Pseudo-Boolean Evaluation 2006: requirements for solvers
This document lists the requirements that a solver
must conform to. These requirements may evolve slightly over time.
You're invited to check the content of this page regularly. The
revisions of this document are detailed below.
Last modification: 2006/02/20
Revisions of this document
Major
Minor
- 2006/03/20: incomplete solvers can register in all categories.
The only requirement is that they MUST output "o " lines in category
optimisation and intercept the SIGTERM to output the best model they
found.
- 2006/02/20: submitters are advised to avoid outputing useless
comment lines
- 2006/02/15: reordered symbols in the BNF grammar and introduced
the <formula> symbol as the start symbol of the grammar.
- 2006/02/14: Inside the evaluation environment, variable names are
guaranteed to range from x1 to xN where N is the total number of
variables in the input file. Each variable present in the objective
function will occur in at least one constraint.
- 2006/02/13: Whitespace explicitely introduced in the grammar of
the input file
- 2006/02/06: Comment lines ("c " lines) may appear anywhere in the
solver output
Registering the solver to the right category
As explained in the section on the input format (see below), benchmarks
may contain arbitrarily long integers that don't fit in a usual 32-bits
integer. The page on integer overflows
explain why we consider that a strong solver should use a multiple
precision integer library. However, we do not require that you modify
your existing solver to use big integers. We just need that you
register your solver in the categories which it is able to solve. This
is an important decision because registering a solver in a given
category is a claim that it will give correct answers for each
benchmark in that category.
Concerning the integers values, three categories are defined
- Category "small integers" (SMALLINT)
The benchmarks in this category contain only small integers, which
means that they
contain no constraint with a coefficient or a sum of coefficients
greater than 2^{20} (each number has less than 20 bits).
Solvers which use 32-bits
integers are most probably safe, unless they use some fancy learning
scheme. All solvers should register in that category.
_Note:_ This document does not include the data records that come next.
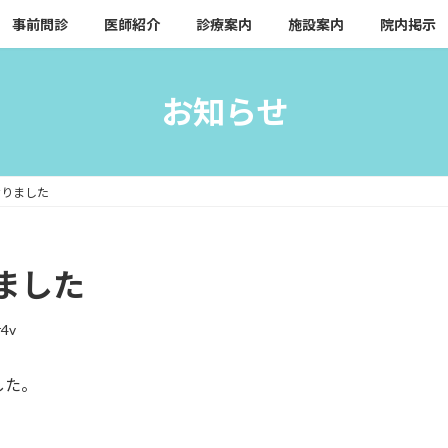
事前問診
医師紹介
診療案内
施設案内
院内掲示
お知らせ
なりました
ました
r4v
した。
- Category "medium integers" (MEDINT)
This category contains the set of benchmarks which are neither SMALLINT
nor BIGINT. This means that there's at least one coefficient or a
constraint with a sum of coefficients between 2^{20}
and 2^{30} (at least 20 bits but less than 30 bits). Solvers
which use 32-bits integers and
no constraint learning are probably safe. Solvers which use 32-bits
integers and even simple learning schemes might give wrong answers.
- Category "big integers" (BIGINT)
The constraints contain big integers, which means
that at least one number in the file is greater than 2^{30}
(at least 30 bits) or there's at least a constraint with a sum of
coefficients greater than 2^{30} (at least 30 bits). Only
solvers with
support for big integers should register in that category.
Two other categories are defined:
- Category SAT/UNSAT
The benchmarks in this category do not contain an objective function.
The solver is expected to answer SATISFIABLE or UNSATISFIABLE. All
solvers should register in that category.
- Category "optimisation" (OPT)
Benchmarks in this category contain an objective function which should
be minimized. Solvers entering this category must be able to find the
best solution and give an OPTIMUM FOUND answer.
Incomplete solvers
Incomplete solvers are welcome in this evaluation. Despite the fact
that they will never answer UNSATISFIABLE or OPTIMUM FOUND, incomplete
solvers can be registered in both the SAT/UNSAT and OPT categories.
In the SAT/UNSAT category, an incomplete solver will stop as soon as it
finds a solution and will time out if it can't find one. The only
difference with a complete solver is that it will time out
systematically on unsatisfiable instances.
In the optimisation category, an incomplete solver will systematically
time out because it will be unable to prove that it has found the
optimum solution. Yet, it may have found the optimum value well before
the time out. In order to get relevant informations in this category,
an incomplete solver must fulfill two requirements:
- it must intercept the SIGTERM sent to the solver on timeout and
output either "s UNKNOWN" or "s SATISFIABLE" with the "v " line
corresponding to the best model it has found
- it MUST output "o " lines whenever it finds a better solution so
that, even if the solver always timeout, the timestamp of the last "o "
line indicates when the best solution was found. Keep in mind that it
is the evaluation environment which is in charge of timestamping "o "
lines.
Submitters must indicate is their solver is complete or incomplete on
the submission form.
Execution environment
The solvers will run on a cluster of computers using the Linux
operating system. They will run under the control of another program
(runsolver) which will enforce some limits on the memory and the total
CPU time
used by the program. Solvers will be run inside a sandbox
that will prevent unauthorized use of the system (network connections,
file creation outside the allowed directory,...)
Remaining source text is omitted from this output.